BOJ Governor Signals Possible Rate Hike in December Amid Wage and Inflation Watch

Nagoya, Japan, December 1, 2025 – Bank of Japan (BOJ) Governor Kazuo Ueda signaled on Monday that the central bank will thoroughly evaluate the possibility of an interest-rate increase at its upcoming policy meeting, stoking market expectations of a rate hike this year.

Speaking to business leaders in Nagoya, central Japan, Ueda said the BOJ will pay special attention to the outlook for wage growth before making any decision. "Sticky inflation backs the case for higher rates, but as living costs rise, policymakers want to see commensurate growth in wages," he noted.

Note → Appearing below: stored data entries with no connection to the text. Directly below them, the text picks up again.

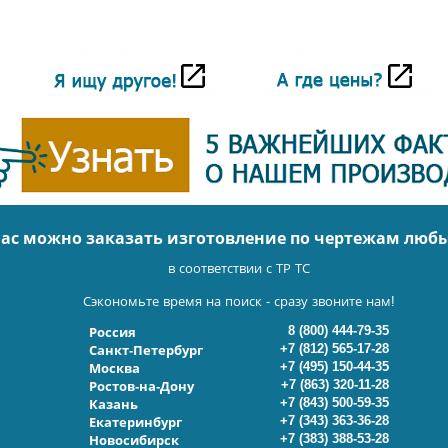
нас можно заказать изготовление по чертежам люб
в соответствии с ТР ТС
Сэкономьте время на поиск - сразу звоните нам!
8 (800) 444-79-35
Россия
+7 (812) 565-17-28
Санкт-Петербург
+7 (495) 150-44-35
Москва
+7 (863) 320-11-28
Ростов-на-Дону
+7 (843) 500-59-35
Казань
+7 (343) 363-36-28
Екатеринбург
+7 (383) 388-53-28
Новосибирск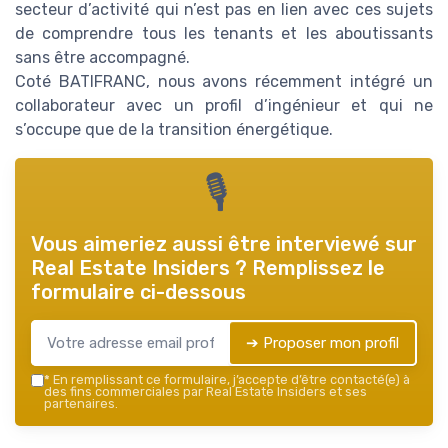
secteur d’activité qui n’est pas en lien avec ces sujets
de comprendre tous les tenants et les aboutissants
sans être accompagné.
Coté BATIFRANC, nous avons récemment intégré un
collaborateur avec un profil d’ingénieur et qui ne
s’occupe que de la transition énergétique.
🎙
Vous aimeriez aussi être interviewé sur
Real Estate Insiders
? Remplissez le
formulaire ci-dessous
➔ Proposer mon profil
*
En remplissant ce formulaire, j’accepte d’être contacté(e) à
des fins commerciales par Real Estate Insiders et ses
partenaires.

The BOJ is actively collecting data from firms regarding pay increase plans ahead of its final policy-setting meeting of the year, scheduled for December 18-19. At that meeting, the central bank “will consider the pros and cons of raising the policy interest rate and make decisions as appropriate,” Ueda said.

Markets reacted swiftly to Ueda’s comments, with the yen recovering to around 155.50 per dollar after recent weakness near 157.90, while the 10-year Japanese government bond yield rose to 1.850%, its highest level since June 2008.

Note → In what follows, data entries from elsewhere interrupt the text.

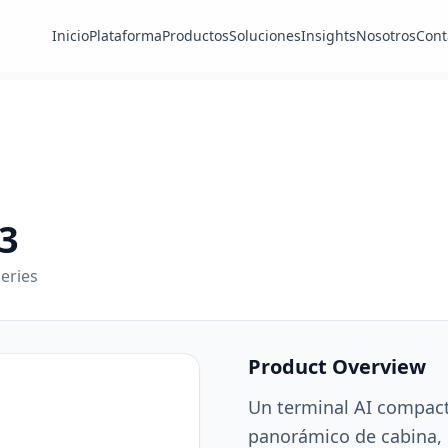
Inicio
Plataforma
Productos
Soluciones
Insights
Nosotros
Cont
3
eries
Product Overview
Un terminal AI compac
panorámico de cabina,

Following the speech, Capital Economics revised its rate outlook, now expecting the BOJ to lift the policy rate to 0.75% in December, and projecting two additional rate hikes in 2026.

Ueda emphasized that a gradual increase in interest rates would not hinder Japan’s economic growth but rather adjust the economy’s pace toward sustainable growth and price stability. "Gradually adjusting interest rates will ultimately lead to the success of the efforts undertaken by the government and the bank thus far," he said.

While market participants now lean toward a December hike, economists remain divided due to Prime Minister Sanae Takaichi’s preference for expansive fiscal policies, uncertainties over U.S. tariffs, and the need for inflation expectations to be firmly anchored.